The demo application is composed of two sections :
Initialization of communication modules (SPI, UART) and additional pin for enabling output and sets it to high.
void application_init ( void )
{
log_cfg_t log_cfg; /**< Logger config object. */
buck16_cfg_t buck16_cfg; /**< Click config object. */
/**
* Logger initialization.
* Default baud rate: 115200
* Default log level: LOG_LEVEL_DEBUG
* @note If USB_UART_RX and USB_UART_TX
* are defined as HAL_PIN_NC, you will
* need to define them manually for log to work.
* See @b LOG_MAP_USB_UART macro definition for detailed explanation.
*/
LOG_MAP_USB_UART( log_cfg );
log_init( &logger, &log_cfg );
log_printf( &logger, "\r> Application Init <\r\n" );
// Click initialization.
buck16_cfg_setup( &buck16_cfg );
BUCK16_MAP_MIKROBUS( buck16_cfg, MIKROBUS_1 );
err_t init_flag = buck16_init( &buck16, &buck16_cfg );
if ( SPI_MASTER_ERROR == init_flag )
{
log_error( &logger, " Application Init Error. " );
log_info( &logger, " Please, run program again... " );
for ( ; ; );
}
buck16_enable_output( &buck16, 1 );
log_printf( &logger, "> Application Task <\r\n" );
}
Sets voltage output first to 900mV then to 2500 mV. Then disables and enables output by toggling pin. In the end sets output value to 1500mV.
void application_task ( void )
{
log_printf( &logger, " > Setting output to 0.9V\r\n" );
buck16_set_output( &buck16, 900 );
Delay_ms ( 1000 );
Delay_ms ( 1000 );
Delay_ms ( 1000 );
Delay_ms ( 1000 );
Delay_ms ( 1000 );
log_printf( &logger, " > Setting output to 2.5V\r\n" );
buck16_set_output( &buck16, 2500 );
Delay_ms ( 1000 );
Delay_ms ( 1000 );
Delay_ms ( 1000 );
Delay_ms ( 1000 );
Delay_ms ( 1000 );
log_printf( &logger, " > Disable output\r\n" );
buck16_enable_output( &buck16, 0 );
Delay_ms ( 1000 );
Delay_ms ( 1000 );
Delay_ms ( 1000 );
log_printf( &logger, " > Enable output\r\n" );
buck16_enable_output( &buck16, 1 );
Delay_ms ( 1000 );
Delay_ms ( 1000 );
Delay_ms ( 1000 );
log_printf( &logger, " > Setting output to 1.5V\r\n" );
buck16_set_output( &buck16, 1500 );
Delay_ms ( 1000 );
Delay_ms ( 1000 );
Delay_ms ( 1000 );
Delay_ms ( 1000 );
Delay_ms ( 1000 );
}
The full application code, and ready to use projects can be installed directly from NECTO Studio Package Manager(recommended way), downloaded from our LibStock™ or found on Mikroe github account.

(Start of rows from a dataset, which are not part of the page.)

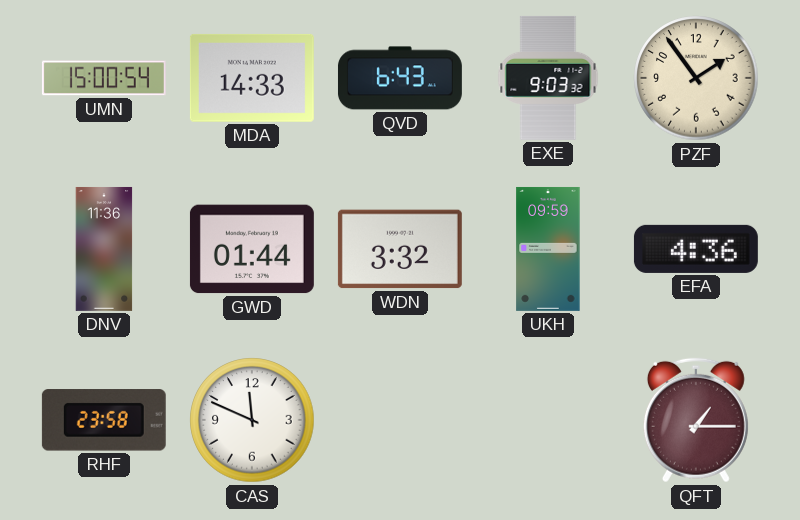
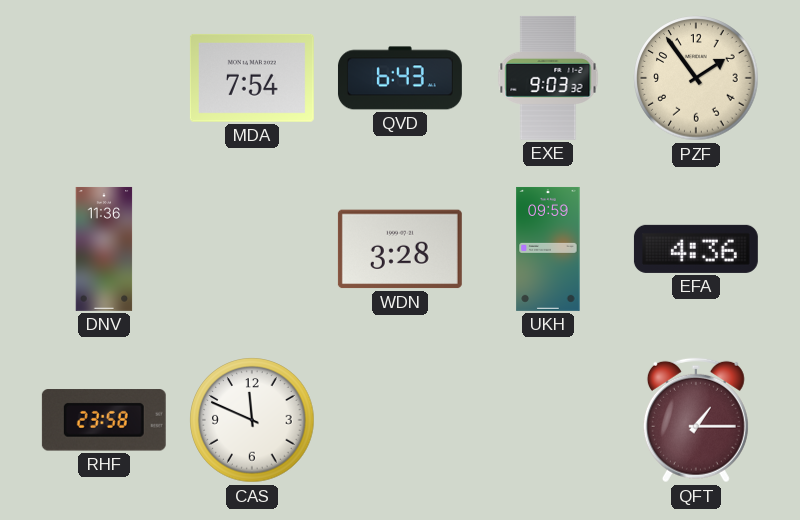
UMN: 15:00 -> none
MDA: 14:33 -> 7:54
GWD: 01:44 -> none
WDN: 3:32 -> 3:28
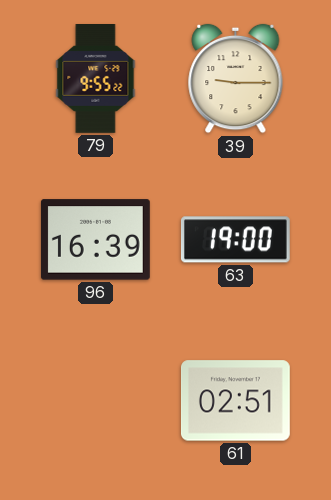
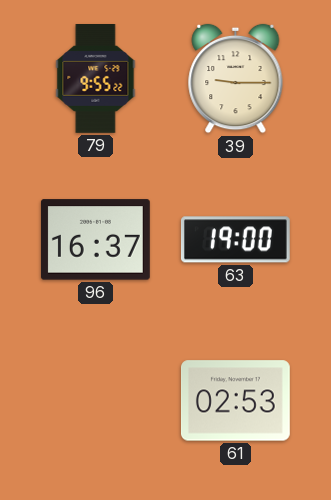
96: 16:39 -> 16:37
61: 02:51 -> 02:53
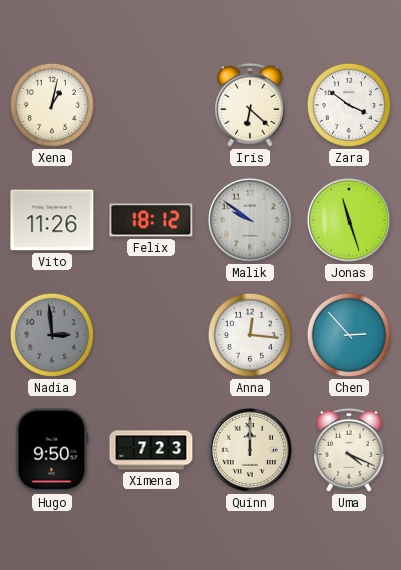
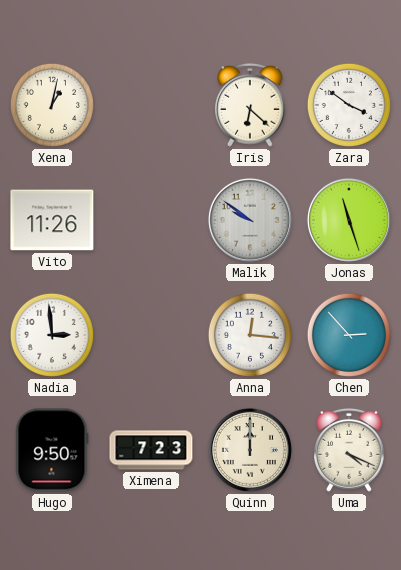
Felix: 18:12 -> none
Nadia dial: grey -> white
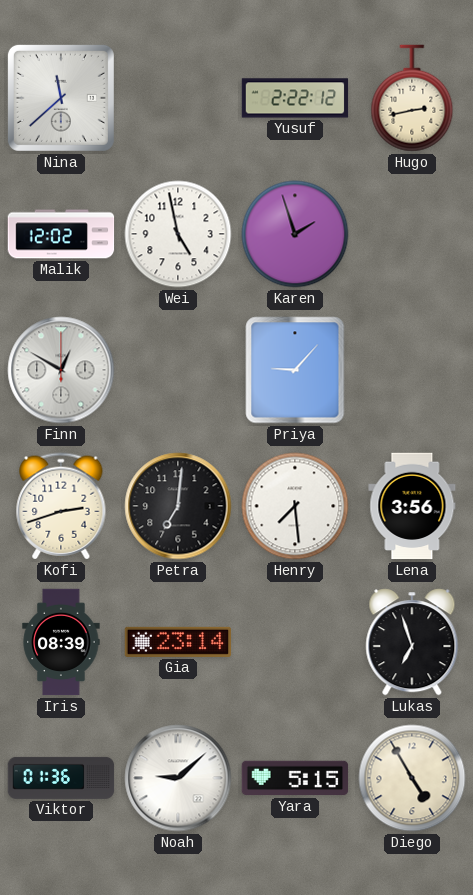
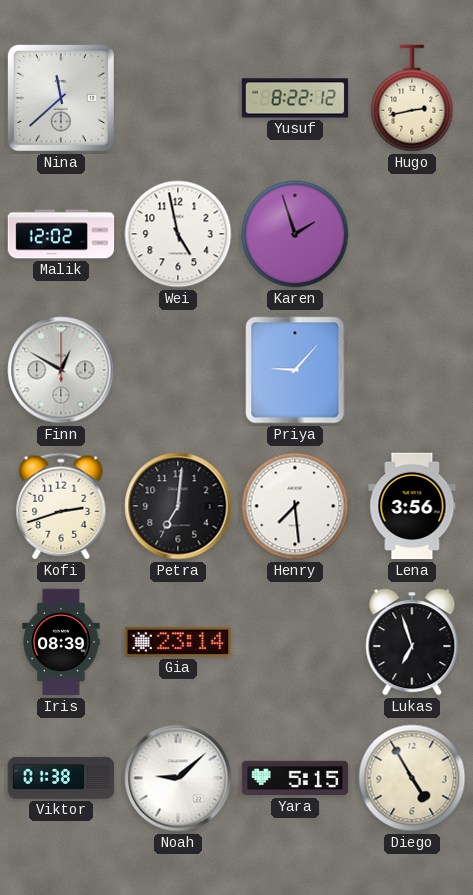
Yusuf: 2:22 -> 8:22
Viktor: 01:36 -> 01:38
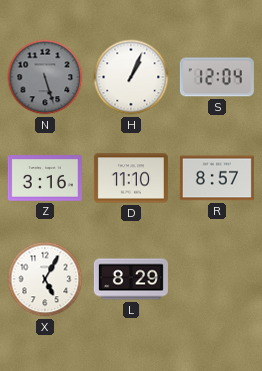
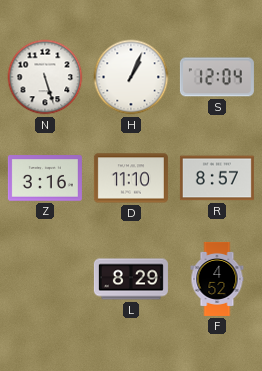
N dial: grey -> white
X: 5:05 -> none
F: none -> 4:52
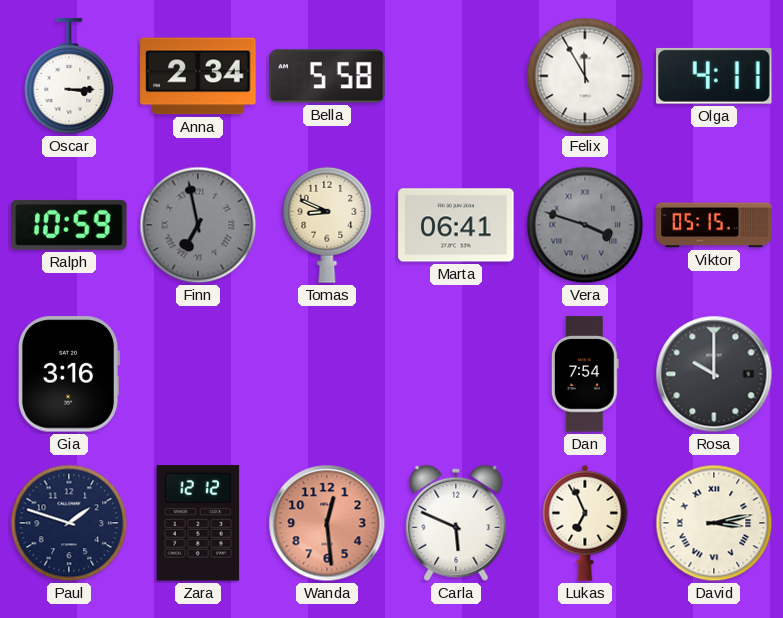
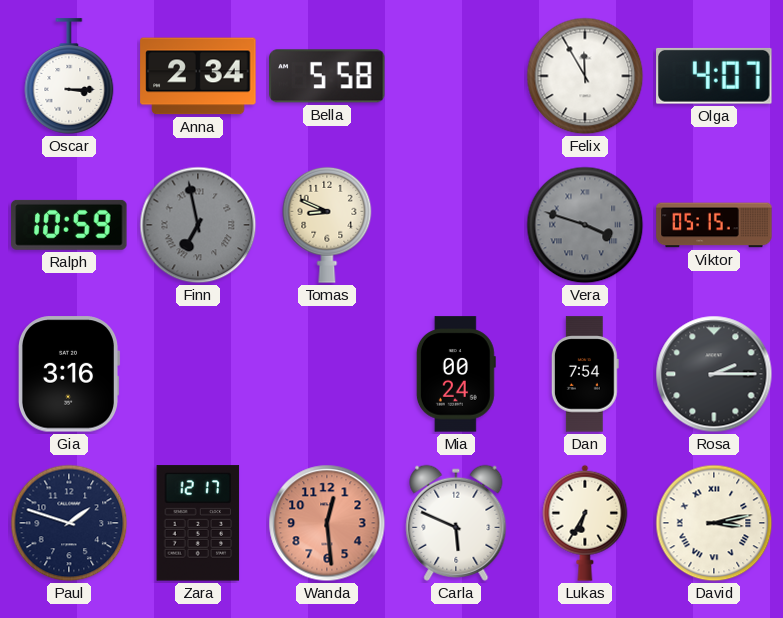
Olga: 4:11 -> 4:07
Marta: 06:41 -> none
Mia: none -> 00:24
Rosa: 10:00 -> 2:15
Zara: 12:12 -> 12:17
Lukas: 6:56 -> 6:35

Other Mikroe Libraries used in the example:
Additional notes and informations
Depending on the development board you are using, you may need USB UART click, USB UART 2 Click or RS232 Click to connect to your PC, for development systems with no UART to USB interface available on the board. The terminal available in all MikroElektronika compilers, or any other terminal application of your choice, can be used to read the message.